Page-level text extractions
═══

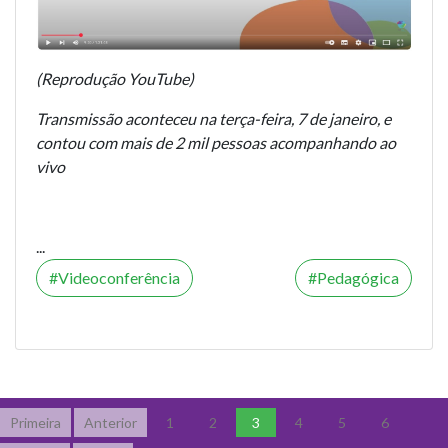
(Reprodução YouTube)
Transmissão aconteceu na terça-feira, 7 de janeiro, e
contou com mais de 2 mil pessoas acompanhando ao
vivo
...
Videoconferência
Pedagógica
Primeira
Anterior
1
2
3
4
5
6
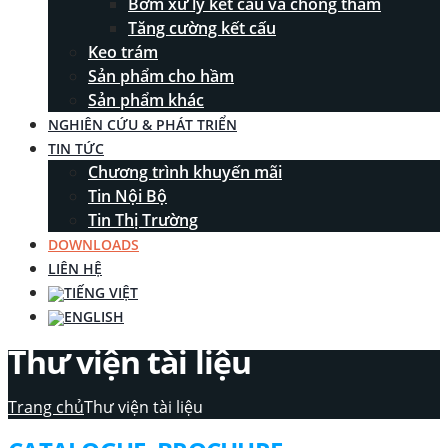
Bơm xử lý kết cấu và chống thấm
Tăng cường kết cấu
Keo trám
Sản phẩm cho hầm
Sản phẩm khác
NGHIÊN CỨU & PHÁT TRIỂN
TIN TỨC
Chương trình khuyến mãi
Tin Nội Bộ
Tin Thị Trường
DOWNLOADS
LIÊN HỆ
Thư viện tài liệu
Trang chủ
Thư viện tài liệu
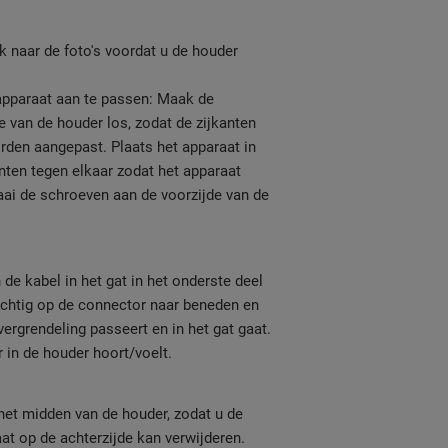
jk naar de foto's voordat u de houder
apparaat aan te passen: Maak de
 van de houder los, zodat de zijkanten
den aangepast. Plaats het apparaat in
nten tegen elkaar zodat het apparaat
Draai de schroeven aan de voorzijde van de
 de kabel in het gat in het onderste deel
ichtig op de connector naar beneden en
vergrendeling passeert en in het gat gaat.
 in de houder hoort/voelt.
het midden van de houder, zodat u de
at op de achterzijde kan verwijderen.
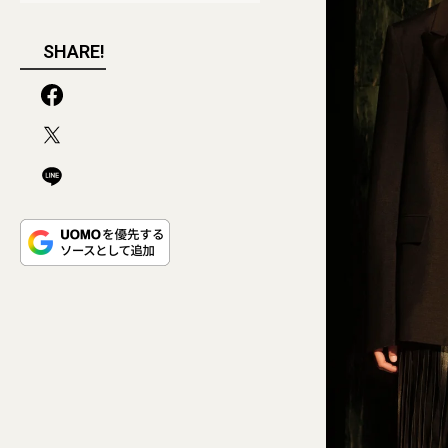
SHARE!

═══

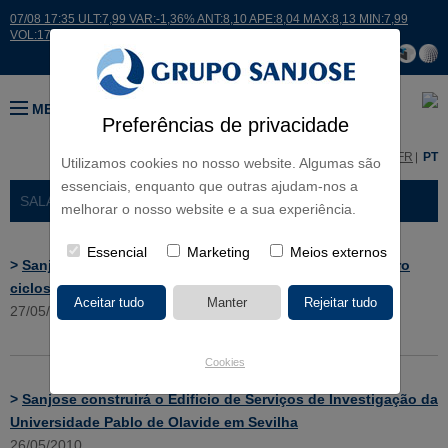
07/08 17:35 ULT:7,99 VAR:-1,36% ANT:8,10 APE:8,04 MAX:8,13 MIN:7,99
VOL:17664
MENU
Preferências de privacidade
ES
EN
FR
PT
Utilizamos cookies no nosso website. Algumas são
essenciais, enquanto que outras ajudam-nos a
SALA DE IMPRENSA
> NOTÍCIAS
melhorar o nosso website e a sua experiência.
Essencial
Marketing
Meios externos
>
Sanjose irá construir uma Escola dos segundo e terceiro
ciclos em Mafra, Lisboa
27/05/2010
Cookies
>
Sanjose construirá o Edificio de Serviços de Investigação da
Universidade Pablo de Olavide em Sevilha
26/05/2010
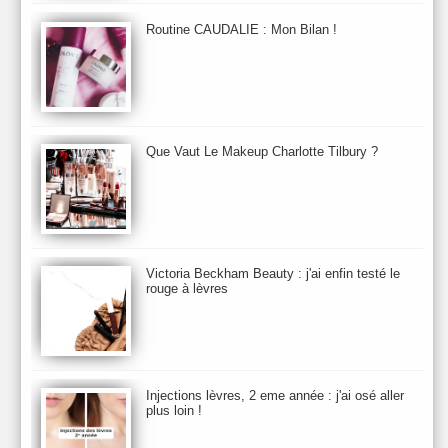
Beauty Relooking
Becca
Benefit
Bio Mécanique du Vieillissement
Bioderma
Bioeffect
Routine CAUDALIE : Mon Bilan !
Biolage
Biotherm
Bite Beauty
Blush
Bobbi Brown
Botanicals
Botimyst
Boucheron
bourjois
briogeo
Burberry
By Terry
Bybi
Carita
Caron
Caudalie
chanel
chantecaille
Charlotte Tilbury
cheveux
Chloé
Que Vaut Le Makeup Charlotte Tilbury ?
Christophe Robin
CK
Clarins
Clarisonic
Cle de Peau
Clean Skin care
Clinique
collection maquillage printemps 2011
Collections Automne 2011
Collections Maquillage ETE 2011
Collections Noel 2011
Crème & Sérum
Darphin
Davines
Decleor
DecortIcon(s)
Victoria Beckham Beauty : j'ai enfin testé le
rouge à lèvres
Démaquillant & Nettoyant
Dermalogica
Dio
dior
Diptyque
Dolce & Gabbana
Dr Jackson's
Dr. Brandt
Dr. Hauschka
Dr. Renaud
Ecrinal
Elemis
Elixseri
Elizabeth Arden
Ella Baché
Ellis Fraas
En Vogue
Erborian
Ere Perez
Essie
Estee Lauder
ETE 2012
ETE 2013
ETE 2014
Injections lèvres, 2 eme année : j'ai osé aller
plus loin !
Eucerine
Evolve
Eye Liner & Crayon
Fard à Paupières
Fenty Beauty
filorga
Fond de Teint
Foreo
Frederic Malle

═══

_What you have to do_.
Give back the records above exactly, limited to the lines between the one holding "Crème & Sérum" and the one holding "Frederic Malle", inclusive.

_Answer to the problem_.
Crème & Sérum
Darphin
Davines
Decleor
DecortIcon(s)
Victoria Beckham Beauty : j'ai enfin testé le
rouge à lèvres
Démaquillant & Nettoyant
Dermalogica
Dio
dior
Diptyque
Dolce & Gabbana
Dr Jackson's
Dr. Brandt
Dr. Hauschka
Dr. Renaud
Ecrinal
Elemis
Elixseri
Elizabeth Arden
Ella Baché
Ellis Fraas
En Vogue
Erborian
Ere Perez
Essie
Estee Lauder
ETE 2012
ETE 2013
ETE 2014
Injections lèvres, 2 eme année : j'ai osé aller
plus loin !
Eucerine
Evolve
Eye Liner & Crayon
Fard à Paupières
Fenty Beauty
filorga
Fond de Teint
Foreo
Frederic Malle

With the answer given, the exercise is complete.